Thursday, June 23, 2011

Good Words Bad Words

On vacation in a Barnes and Noble I picked up a book about the Genome and came across the word hereditable. Not, in and of itself, a shocking thing to find in a book about the Genome, rather more shocking to willingly read such a book, on vacation, in LA. It was a distraction never the less. I sort of got stuck on the entire sentence. I found myself rereading the word hereditable and then starting the sentence over in an attempt to rediscover its lost context. Even now, retyping it, I find myself parsing out the ('Her' 'ed' 'it' 'a' 'ble') syllables in order to accurately spell it.

Hereditable is clearly a bad word, not bad in the vulgar sense, not even bad in the sense that it is ununderstandble. Maybe when a word becomes so distracting that it implores an audience to ponder its very virtues, a word has reached its ultimate underachievement.

Words are not like figure skating or sumo wrestlers; they do not improve or worsen with increased complexity, size or physicality. In a sense they are spineless and lack integrity. A word need not be spelled properly in order to interpret its meaning. 46 chromosomes define a human, yet goood with three o’s is just as good.

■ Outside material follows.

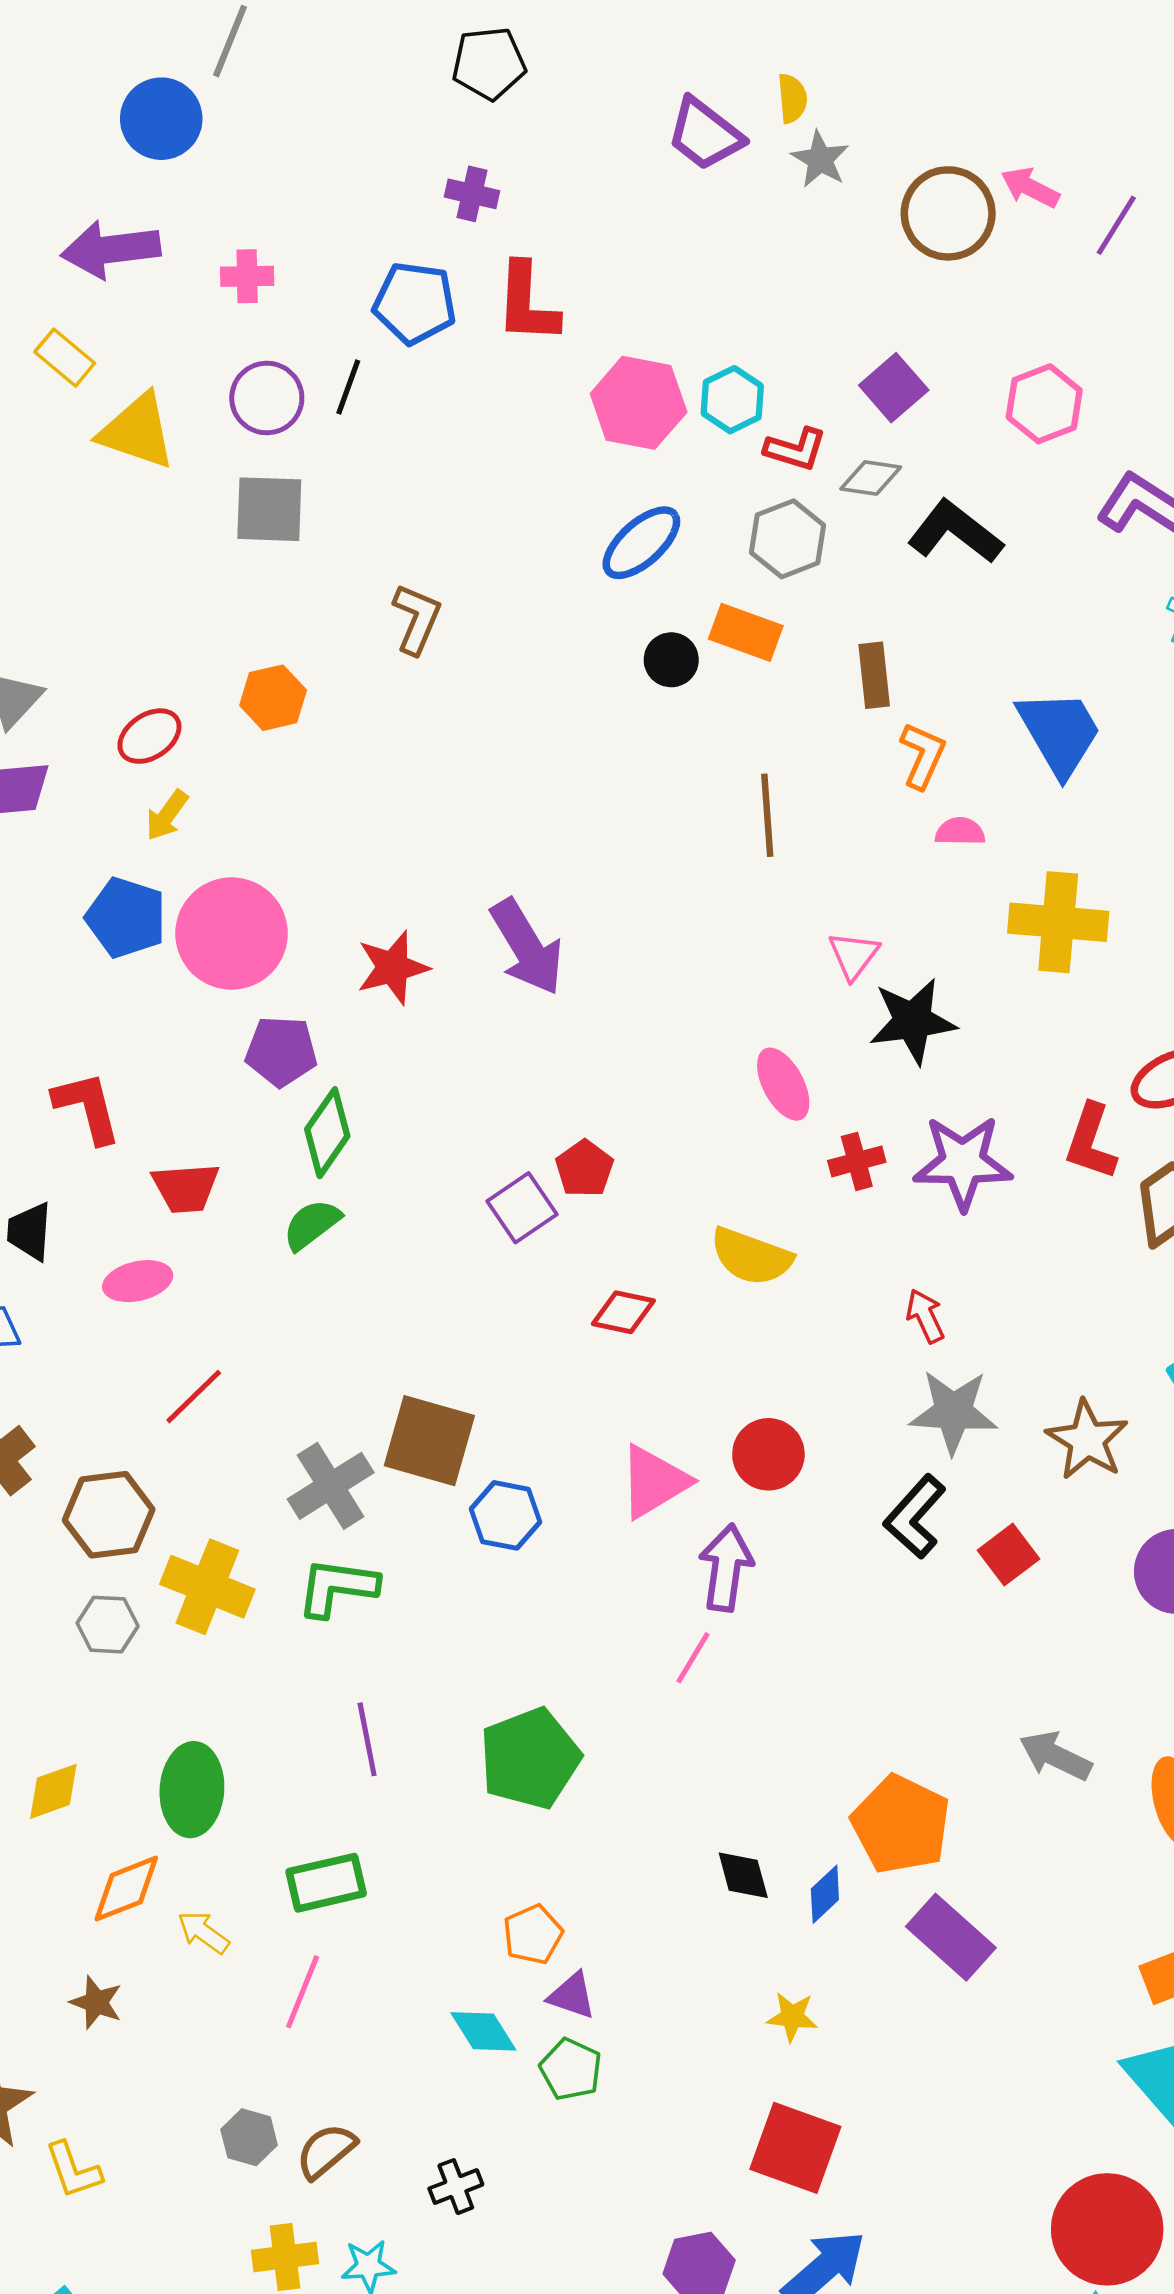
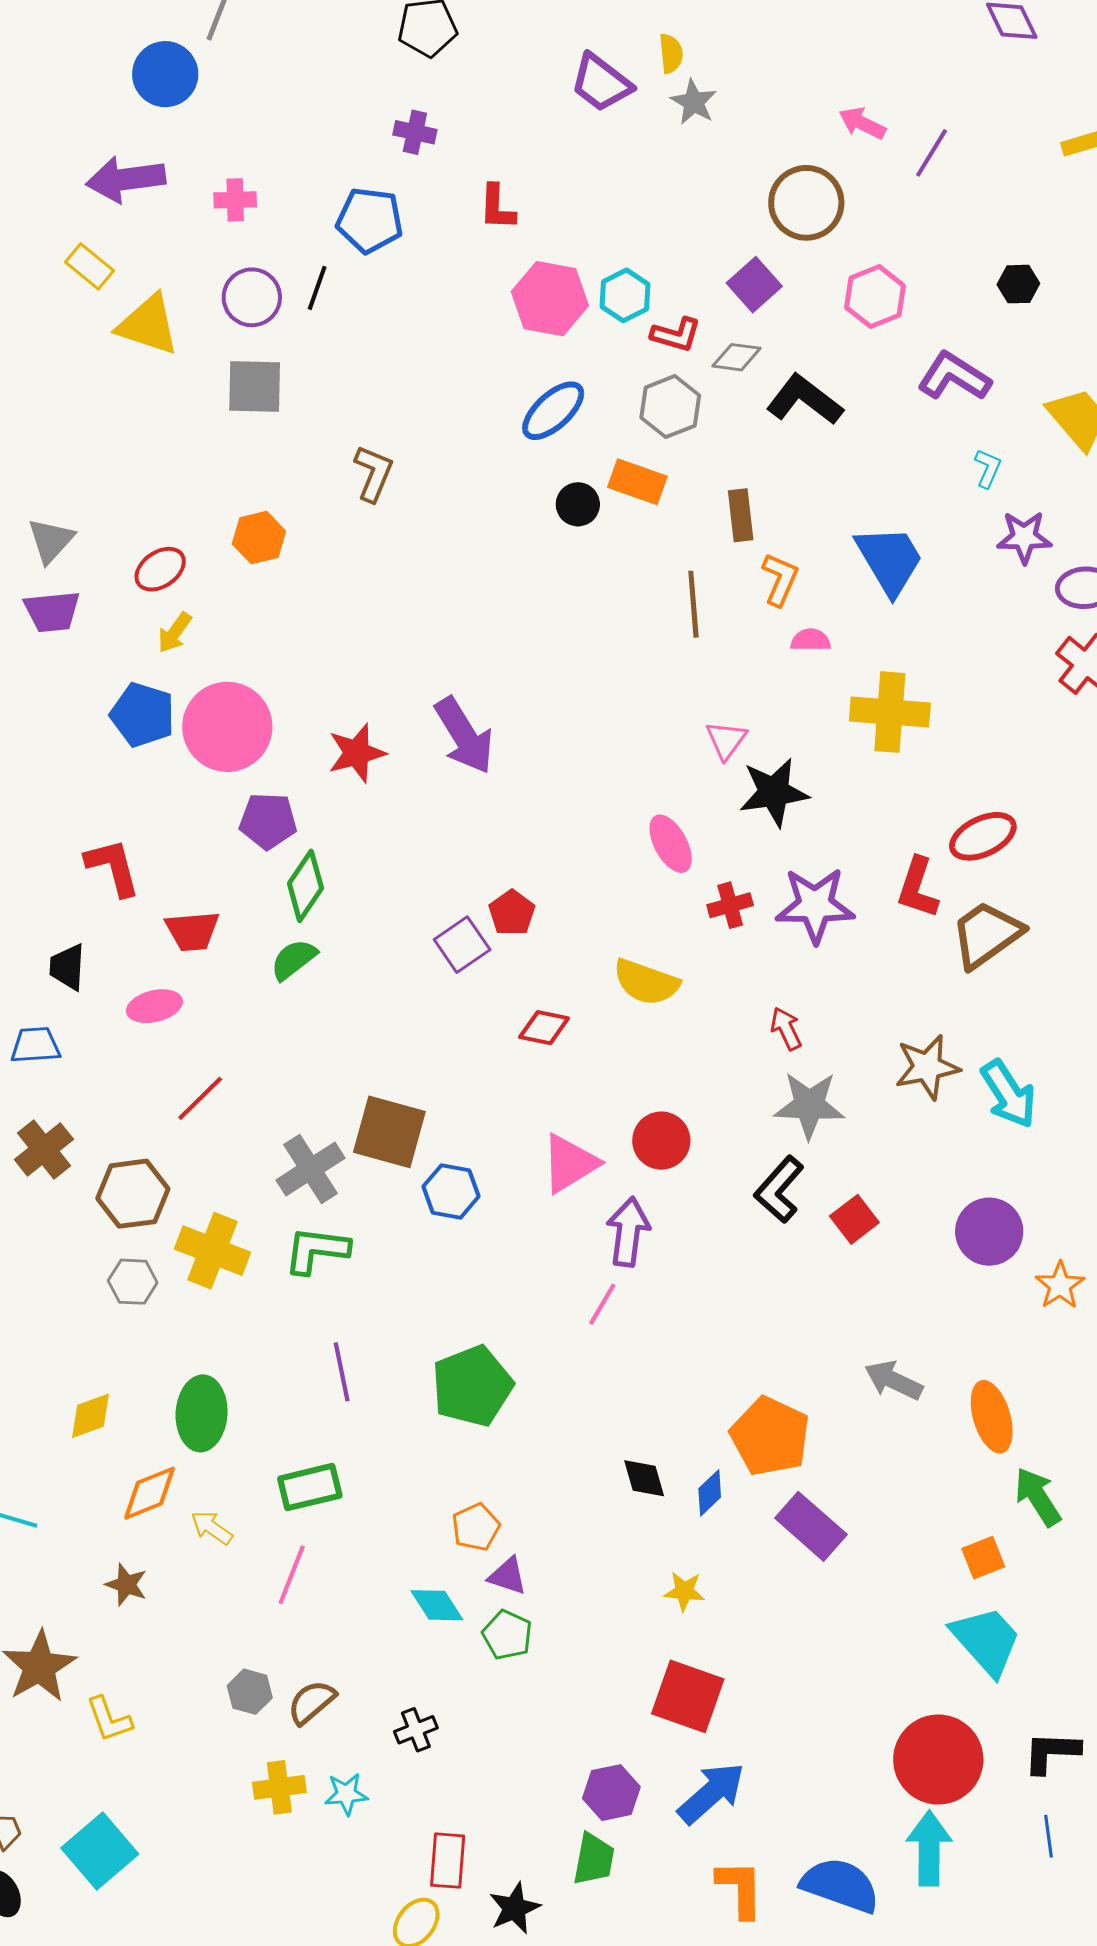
brown circle: (948, 213) -> (806, 203), moved
red L-shape: (527, 303) -> (497, 207), moved, size x0.7
brown line: (767, 815) -> (693, 604), moved
brown star: (1087, 1440) -> (927, 1067), moved, turned 30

A word can’t be bad because of how it sounds. Jack Nicholson proves that point.

Often it’s the people who use words that frame their quality. Bob Dylan employs words to artfully step through meter and fall into verse, while a politician from Alaska robs paul to pay peter, claiming a gift not a purse. Words also age like their employers. Mr. Tamborine man would look different today than he did in 1965.

So maybe it’s all about context? Some words can overshadow others. Complexity of a subject takes away from complex words and complex words take away from complex subjects.

Words are the chromosomes to our body of language. They construct voice for our ideas and drive the vehicle of our knowledge. Where a good gene falls in the right part of the cell at the right time to define life, is that similar to a well-placed word in long overdue ending? According to the Genome book our complex fabric of human life can be broken down into 4 simple letters, then maybe hereditable should be left for simple sentences, with simple subjects.